| Material for this exercise |
★ ★ ★ ★ ★

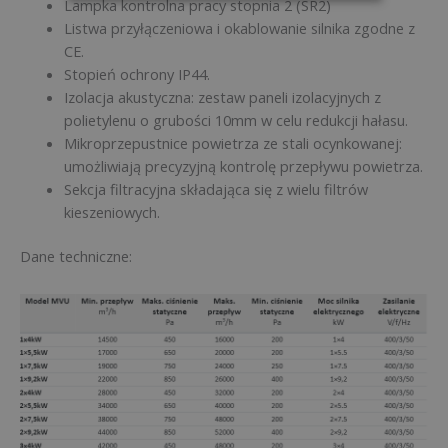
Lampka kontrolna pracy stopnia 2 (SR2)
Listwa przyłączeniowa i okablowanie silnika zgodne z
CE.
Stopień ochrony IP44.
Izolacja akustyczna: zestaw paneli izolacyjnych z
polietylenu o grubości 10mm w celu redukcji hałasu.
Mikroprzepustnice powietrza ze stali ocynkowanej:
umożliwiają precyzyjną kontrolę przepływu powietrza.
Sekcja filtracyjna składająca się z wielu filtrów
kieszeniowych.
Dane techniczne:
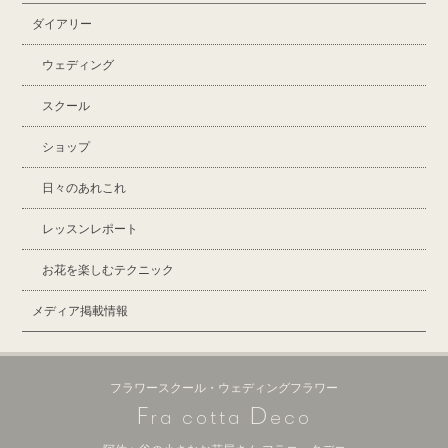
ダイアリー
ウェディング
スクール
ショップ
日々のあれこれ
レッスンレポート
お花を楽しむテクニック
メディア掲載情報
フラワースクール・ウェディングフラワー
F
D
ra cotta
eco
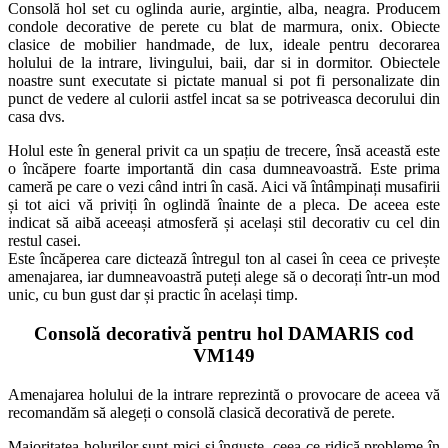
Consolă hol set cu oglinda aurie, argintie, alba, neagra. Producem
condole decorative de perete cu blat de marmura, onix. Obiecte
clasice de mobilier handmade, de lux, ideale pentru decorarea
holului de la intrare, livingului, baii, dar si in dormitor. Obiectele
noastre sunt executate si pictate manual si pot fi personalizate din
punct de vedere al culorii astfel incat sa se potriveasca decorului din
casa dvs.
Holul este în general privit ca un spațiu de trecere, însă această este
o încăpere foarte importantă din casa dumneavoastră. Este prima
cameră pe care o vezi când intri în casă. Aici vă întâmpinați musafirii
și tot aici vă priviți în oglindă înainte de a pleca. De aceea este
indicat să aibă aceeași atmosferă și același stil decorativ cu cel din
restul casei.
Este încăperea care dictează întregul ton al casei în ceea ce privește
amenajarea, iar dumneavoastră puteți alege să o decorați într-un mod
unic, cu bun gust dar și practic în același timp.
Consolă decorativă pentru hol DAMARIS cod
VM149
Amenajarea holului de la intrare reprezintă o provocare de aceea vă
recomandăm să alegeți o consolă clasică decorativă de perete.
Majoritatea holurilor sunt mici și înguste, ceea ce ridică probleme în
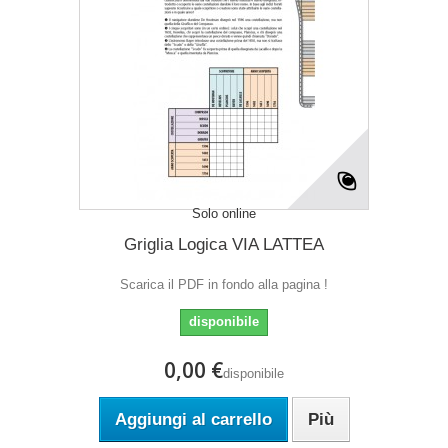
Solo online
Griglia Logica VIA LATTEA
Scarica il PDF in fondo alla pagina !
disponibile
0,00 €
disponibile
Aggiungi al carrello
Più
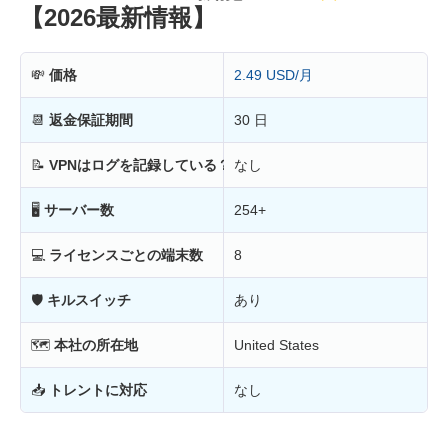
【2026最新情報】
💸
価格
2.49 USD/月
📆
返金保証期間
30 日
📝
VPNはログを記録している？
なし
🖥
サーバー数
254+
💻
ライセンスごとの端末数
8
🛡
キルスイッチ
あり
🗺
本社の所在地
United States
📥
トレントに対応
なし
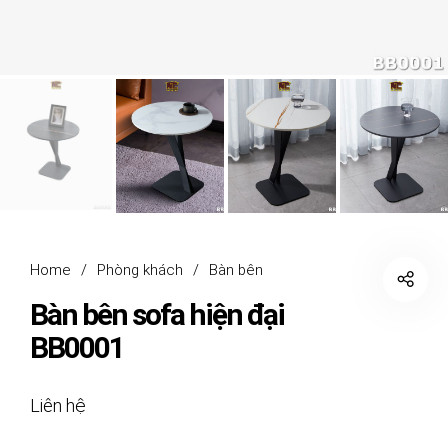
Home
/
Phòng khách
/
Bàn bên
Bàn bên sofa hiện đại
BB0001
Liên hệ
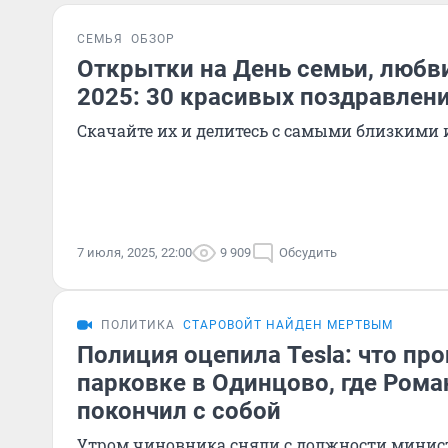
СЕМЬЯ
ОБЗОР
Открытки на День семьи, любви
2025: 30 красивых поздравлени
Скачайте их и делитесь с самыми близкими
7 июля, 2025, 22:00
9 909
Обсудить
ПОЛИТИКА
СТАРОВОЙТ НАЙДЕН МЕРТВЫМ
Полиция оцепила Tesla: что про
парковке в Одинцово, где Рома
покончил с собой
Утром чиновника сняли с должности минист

★ ★ ★ ★ ★

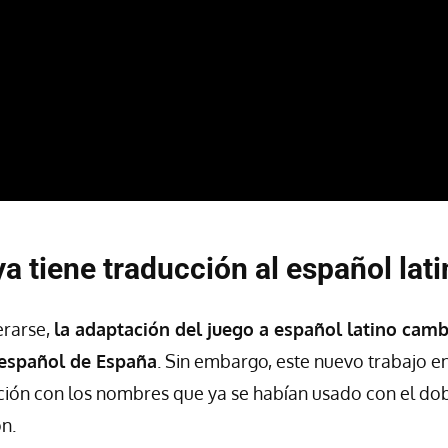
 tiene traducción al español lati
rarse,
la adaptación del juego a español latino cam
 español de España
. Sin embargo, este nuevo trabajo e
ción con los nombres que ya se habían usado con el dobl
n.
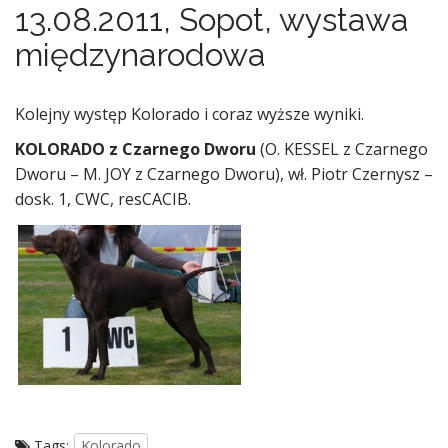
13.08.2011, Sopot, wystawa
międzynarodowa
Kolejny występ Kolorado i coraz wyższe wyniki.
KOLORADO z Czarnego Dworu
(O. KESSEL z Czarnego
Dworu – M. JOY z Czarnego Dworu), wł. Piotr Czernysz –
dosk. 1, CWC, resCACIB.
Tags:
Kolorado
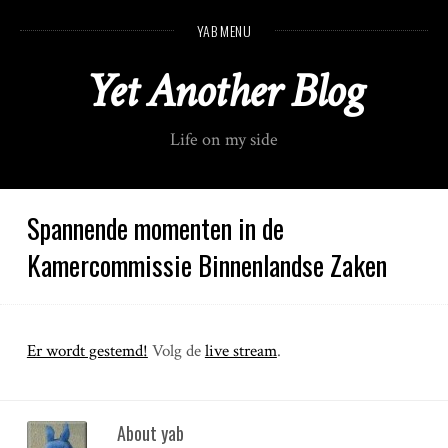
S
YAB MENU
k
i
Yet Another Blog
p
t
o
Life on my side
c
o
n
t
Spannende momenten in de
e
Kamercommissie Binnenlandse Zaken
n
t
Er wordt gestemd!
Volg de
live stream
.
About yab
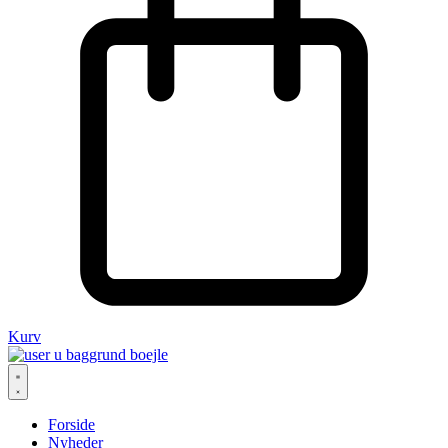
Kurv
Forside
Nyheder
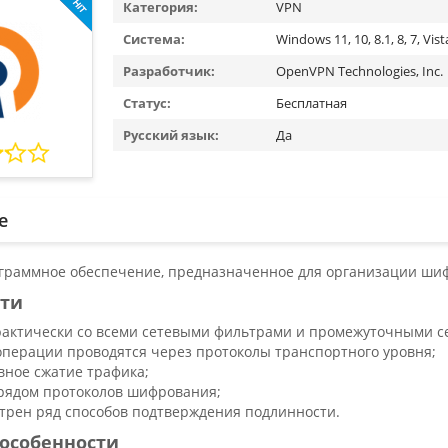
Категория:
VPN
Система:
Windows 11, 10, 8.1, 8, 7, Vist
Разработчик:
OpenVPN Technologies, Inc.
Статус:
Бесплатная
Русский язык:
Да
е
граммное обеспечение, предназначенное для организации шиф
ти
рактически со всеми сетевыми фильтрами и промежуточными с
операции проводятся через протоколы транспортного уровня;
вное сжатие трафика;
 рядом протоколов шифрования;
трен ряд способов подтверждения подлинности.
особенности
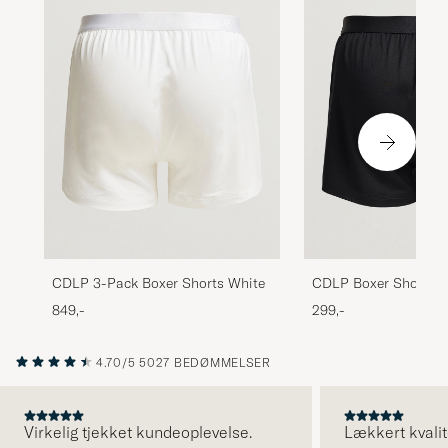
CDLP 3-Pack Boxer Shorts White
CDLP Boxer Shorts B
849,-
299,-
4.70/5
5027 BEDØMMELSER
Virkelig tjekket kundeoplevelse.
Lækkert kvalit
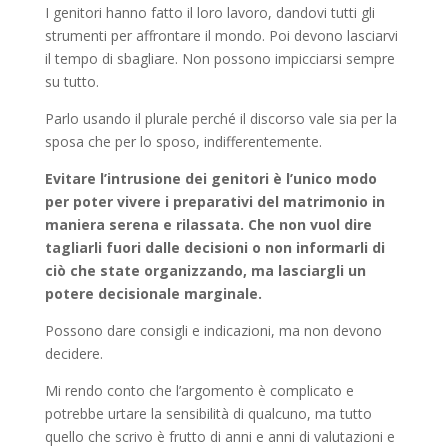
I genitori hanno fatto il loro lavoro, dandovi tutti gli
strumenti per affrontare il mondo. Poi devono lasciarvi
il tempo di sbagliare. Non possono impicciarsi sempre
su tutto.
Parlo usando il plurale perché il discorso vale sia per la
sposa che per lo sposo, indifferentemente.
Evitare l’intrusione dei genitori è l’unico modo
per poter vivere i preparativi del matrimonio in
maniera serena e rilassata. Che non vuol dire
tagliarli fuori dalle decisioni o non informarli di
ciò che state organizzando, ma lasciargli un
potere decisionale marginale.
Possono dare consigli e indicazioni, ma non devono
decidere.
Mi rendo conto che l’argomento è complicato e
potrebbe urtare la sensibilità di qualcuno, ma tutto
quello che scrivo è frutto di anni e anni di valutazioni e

★ ★ ★ ★ ★

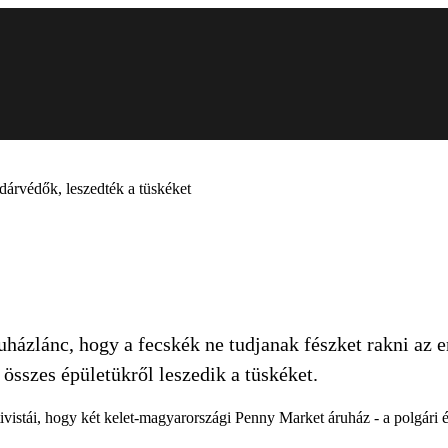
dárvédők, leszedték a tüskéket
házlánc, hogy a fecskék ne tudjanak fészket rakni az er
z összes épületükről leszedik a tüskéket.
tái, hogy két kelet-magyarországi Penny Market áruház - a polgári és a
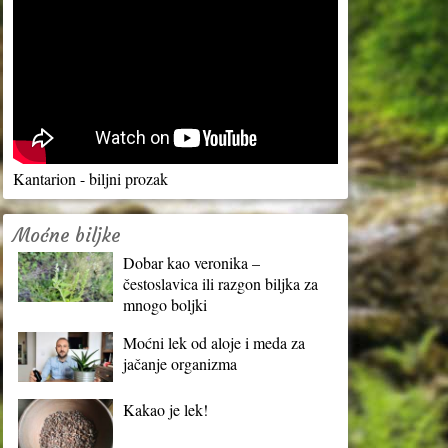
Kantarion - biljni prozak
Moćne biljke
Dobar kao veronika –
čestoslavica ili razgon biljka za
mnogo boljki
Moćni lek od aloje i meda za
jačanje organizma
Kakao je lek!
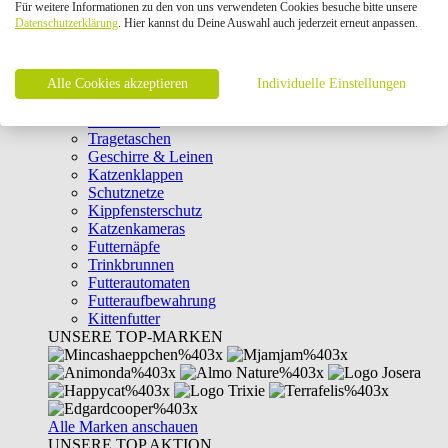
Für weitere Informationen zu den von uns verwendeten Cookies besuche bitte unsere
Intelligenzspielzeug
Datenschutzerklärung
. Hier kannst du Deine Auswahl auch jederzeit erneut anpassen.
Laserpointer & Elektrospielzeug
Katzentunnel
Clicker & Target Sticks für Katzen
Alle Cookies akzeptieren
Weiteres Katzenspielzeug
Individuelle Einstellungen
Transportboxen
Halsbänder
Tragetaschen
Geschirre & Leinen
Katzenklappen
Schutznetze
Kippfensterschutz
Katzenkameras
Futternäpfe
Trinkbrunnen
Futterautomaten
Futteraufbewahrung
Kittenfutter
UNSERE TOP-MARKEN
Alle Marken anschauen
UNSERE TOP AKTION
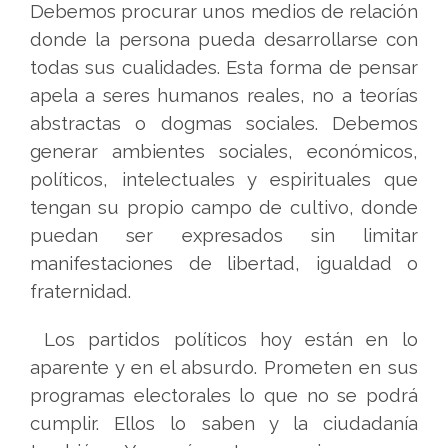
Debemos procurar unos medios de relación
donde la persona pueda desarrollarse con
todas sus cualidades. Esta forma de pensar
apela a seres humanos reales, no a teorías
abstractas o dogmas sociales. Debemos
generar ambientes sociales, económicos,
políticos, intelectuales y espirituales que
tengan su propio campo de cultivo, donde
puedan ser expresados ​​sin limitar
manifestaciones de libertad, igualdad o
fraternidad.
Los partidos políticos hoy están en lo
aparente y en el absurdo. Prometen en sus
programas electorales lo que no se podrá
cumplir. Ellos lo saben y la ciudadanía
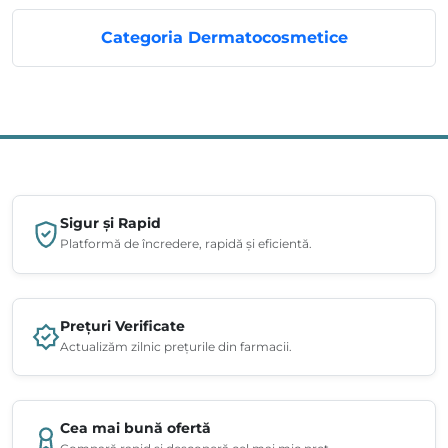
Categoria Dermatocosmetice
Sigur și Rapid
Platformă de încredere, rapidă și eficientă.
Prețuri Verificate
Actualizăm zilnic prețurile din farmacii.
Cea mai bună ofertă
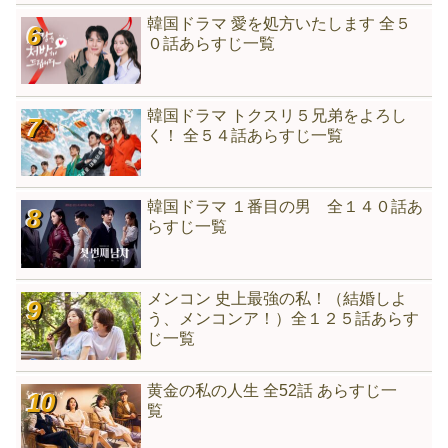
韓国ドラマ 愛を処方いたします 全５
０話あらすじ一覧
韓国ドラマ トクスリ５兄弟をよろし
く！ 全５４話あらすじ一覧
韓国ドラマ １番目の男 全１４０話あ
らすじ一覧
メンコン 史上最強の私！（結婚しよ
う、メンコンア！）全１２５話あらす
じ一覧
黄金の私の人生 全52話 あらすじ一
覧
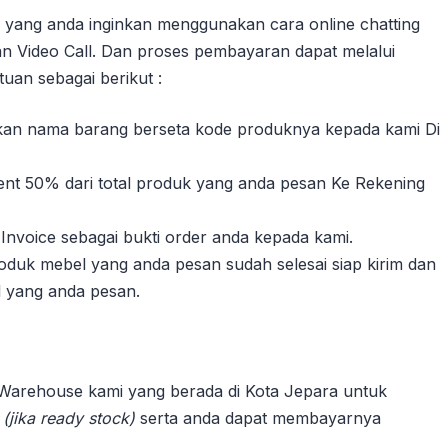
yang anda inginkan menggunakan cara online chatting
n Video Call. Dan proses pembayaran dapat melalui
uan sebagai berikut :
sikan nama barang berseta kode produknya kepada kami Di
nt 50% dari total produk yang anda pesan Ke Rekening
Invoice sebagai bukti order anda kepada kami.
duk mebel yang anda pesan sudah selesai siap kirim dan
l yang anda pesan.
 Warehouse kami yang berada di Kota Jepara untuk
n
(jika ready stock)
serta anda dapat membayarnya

★ ★ ★ ★ ★

| Work task |
Identify every line above that includes the word "sebagai", and show those lines.

| Solved problem |
uan sebagai berikut :
Invoice sebagai bukti order anda kepada kami.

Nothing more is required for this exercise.